Anyone who has been involved with the criminal justice system asks themselves these questions:
When is the right time to tell my family?
When is the right time to tell my employer?
When is the right time to tell my friends and colleagues?
When is the right time in a social setting?
Is there ever a right time? How do I tell anyone?
I have come to believe that these conversations need to happen, sooner rather than later. The topic needs to be broached, otherwise it’s a sack of bricks we silently carry everywhere we go. And it gets heavier and heavier with the passage of time.
Keeping secrets is corrosive, but these are hard conversations to have.

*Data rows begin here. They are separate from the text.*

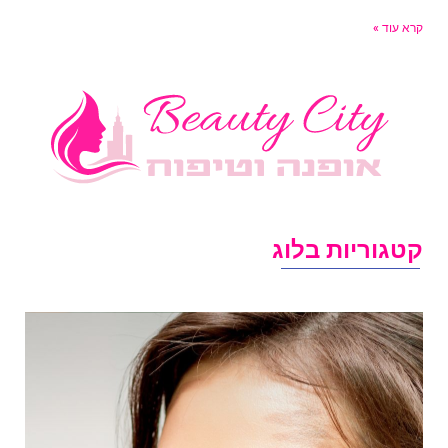
רא עוד »
טגוריות בלוג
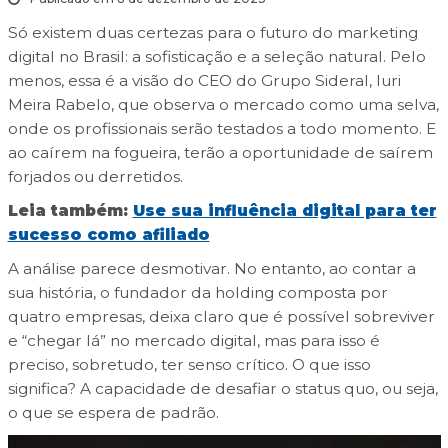
Só existem duas certezas para o futuro do marketing
digital no Brasil: a sofisticação e a seleção natural. Pelo
menos, essa é a visão do CEO do Grupo Sideral, Iuri
Meira Rabelo, que observa o mercado como uma selva,
onde os profissionais serão testados a todo momento. E
ao caírem na fogueira, terão a oportunidade de saírem
forjados ou derretidos.
Leia também:
Use sua influência digital para ter
sucesso como afiliado
A análise parece desmotivar. No entanto, ao contar a
sua história, o fundador da holding composta por
quatro empresas, deixa claro que é possível sobreviver
e “chegar lá” no mercado digital, mas para isso é
preciso, sobretudo, ter senso crítico. O que isso
significa? A capacidade de desafiar o status quo, ou seja,
o que se espera de padrão.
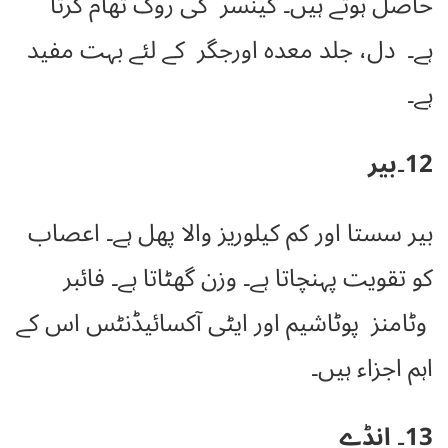
حاصل ہوتے ہیں۔ کینسر کی روک تھام کرتا
ہے۔ دل، جلد
معدہ اورجگر کے لئے بہت مفید
ہے۔
12۔بیر
بیر سستا اور کم کیلوریز والا پھل ہے۔ اعصاب
کو تقویت پہنچاتا ہے۔ وزن گھٹاتا ہے۔ فائبر
وٹامنز پوٹاشیم اور ایٹی آکسائیڈنٹس اس کے
اہم اجزاء ہیں۔
13۔ انڈے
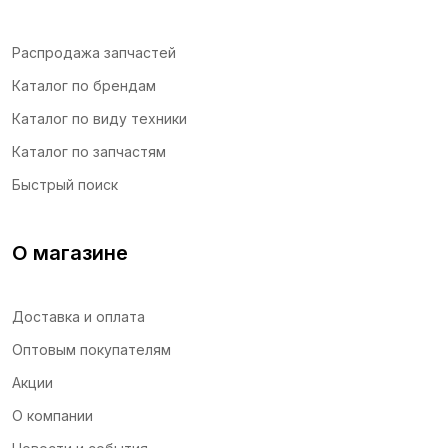
Распродажа запчастей
Каталог по брендам
Каталог по виду техники
Каталог по запчастям
Быстрый поиск
О магазине
Доставка и оплата
Оптовым покупателям
Акции
О компании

We are reluctant to have the difficult conversations surrounding our criminal justice issues. We’re afraid of rejection, we’re afraid of judgment and we’re afraid of being ostracized. All pretty normal fears.
Anyone who knows me knows that I believe in disclosing our situation to our employer, or prospective employer, sooner rather than later. I feel that keeping it a secret is in the long run counter-productive to our employment prospects. When they find out, and they will find out, having kept it hidden only reinforces the notion that we are, among other things, untrustworthy.

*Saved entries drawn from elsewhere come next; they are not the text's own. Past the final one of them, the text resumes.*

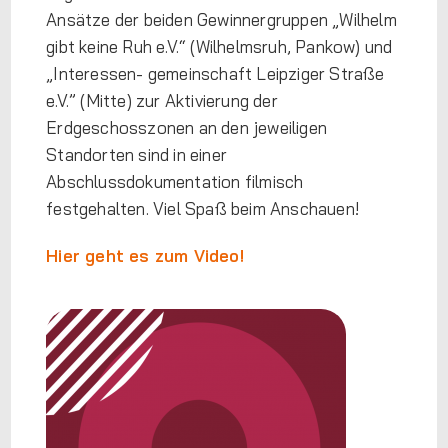
Ansätze der beiden Gewinnergruppen „Wilhelm
gibt keine Ruh e.V.“ (Wilhelmsruh, Pankow) und
„Interessen- gemeinschaft Leipziger Straße
e.V.” (Mitte) zur Aktivierung der
Erdgeschosszonen an den jeweiligen
Standorten sind in einer
Abschlussdokumentation filmisch
festgehalten. Viel Spaß beim Anschauen!
Hier geht es zum Video!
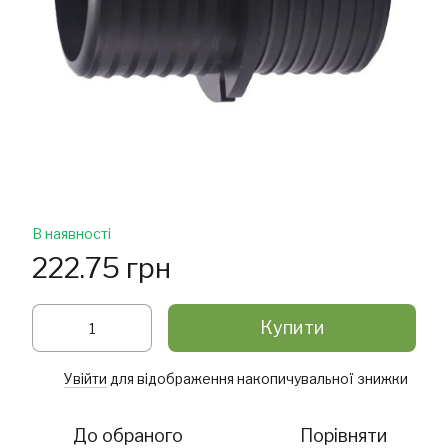
В наявності
222.75 грн
Купити
Увійти
для відображення накопичувальної знижки
%
До обраного
Порівняти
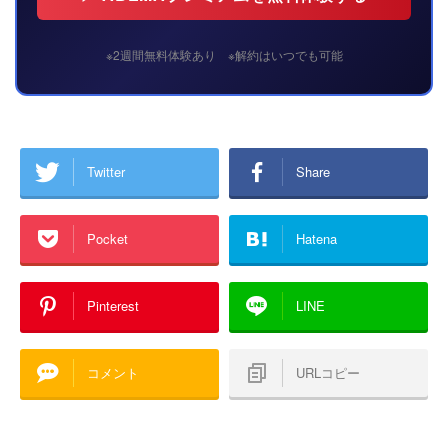
※2週間無料体験あり ※解約はいつでも可能
Twitter
Share
Pocket
Hatena
Pinterest
LINE
コメント
URLコピー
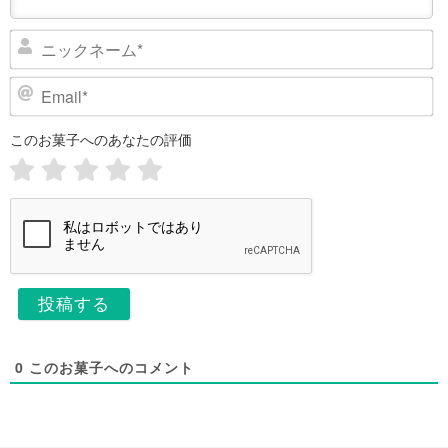
ニ
ッ
ク
E
ネ
m
ー
a
このお菓子へのあなたの評価
i
ム
l
*
*
0
このお菓子へのコメント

What about the numerous other situations we’ll encounter in our lives?
Let me share a story from this past week at work.
I was paired for a day-long task with another one of my coworkers. We had never worked together before. The task at hand gave us ample opportunity to have a conversation while we were working.
As we were comparing our relative experience with our employer they told me how grateful they were to have this job because it was so difficult to find work as they were on federal probation.
BOOM, there it was!
Here I was thinking of ways I was going to broach the topic with them (at some yet to be determined ‘right time’) and they got there first. I felt good that they were comfortable sharing this part of their life with me. Then I felt a sense of relief as I shared my situation. As we continued our conversation throughout the afternoon we found that we had so much in common irrespective of the differences in our convictions. It was a really good day.

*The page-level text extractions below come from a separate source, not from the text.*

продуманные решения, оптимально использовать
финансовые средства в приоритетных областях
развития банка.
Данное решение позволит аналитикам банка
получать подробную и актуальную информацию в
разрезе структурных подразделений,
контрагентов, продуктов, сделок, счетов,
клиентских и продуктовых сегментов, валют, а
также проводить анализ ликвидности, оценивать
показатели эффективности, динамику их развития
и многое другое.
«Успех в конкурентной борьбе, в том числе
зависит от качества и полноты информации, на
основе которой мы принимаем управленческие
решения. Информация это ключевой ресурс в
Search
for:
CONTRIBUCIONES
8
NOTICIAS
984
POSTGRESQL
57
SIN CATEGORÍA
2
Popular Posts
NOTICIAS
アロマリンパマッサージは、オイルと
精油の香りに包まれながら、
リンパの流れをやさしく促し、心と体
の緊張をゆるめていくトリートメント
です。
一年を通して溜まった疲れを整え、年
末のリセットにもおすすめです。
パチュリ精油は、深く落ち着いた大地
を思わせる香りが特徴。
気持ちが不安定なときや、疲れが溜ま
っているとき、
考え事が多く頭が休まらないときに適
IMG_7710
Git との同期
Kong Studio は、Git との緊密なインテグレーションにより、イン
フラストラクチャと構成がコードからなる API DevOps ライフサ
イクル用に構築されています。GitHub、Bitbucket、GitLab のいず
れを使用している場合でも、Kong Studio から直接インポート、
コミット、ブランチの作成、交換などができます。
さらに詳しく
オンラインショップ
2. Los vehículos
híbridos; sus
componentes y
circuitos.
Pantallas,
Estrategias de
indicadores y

I’ve been thinking about this experience and here are some thoughts I’ve come away with.
Prior to that moment did I have any inkling they had a felony conviction? No! And the same is true for them about me, they had no idea. Did we have a large F stamped on our foreheads? Obviously not. Yet we both were silently keeping the same secret, until we weren’t.
It felt very good to be able to talk openly about our experience free of judgment and not having to hide something so impactful in our lives.
Too often I forget that there are hundreds of thousands of men and women in our society carrying around the same guilt, shame and fear of judgement that I am. They are the checkout person at the grocery store, they cut my hair, they’re my plumber, they’re my electrician, they are the men and women I work with.
I am very mindful of the fact that not every experience that I will have, or you will have, is going to be pleasant. I have had plenty of unpleasant ones in the past. Sometimes my worst fears will be realized; I will be judged, or rejected.
So, is there ever a right time? And with whom do I share? I don’t really know for sure, but I do know this much – the more I hold it inside, the more energy I expend keeping my secret, my sense of isolation will never truly end.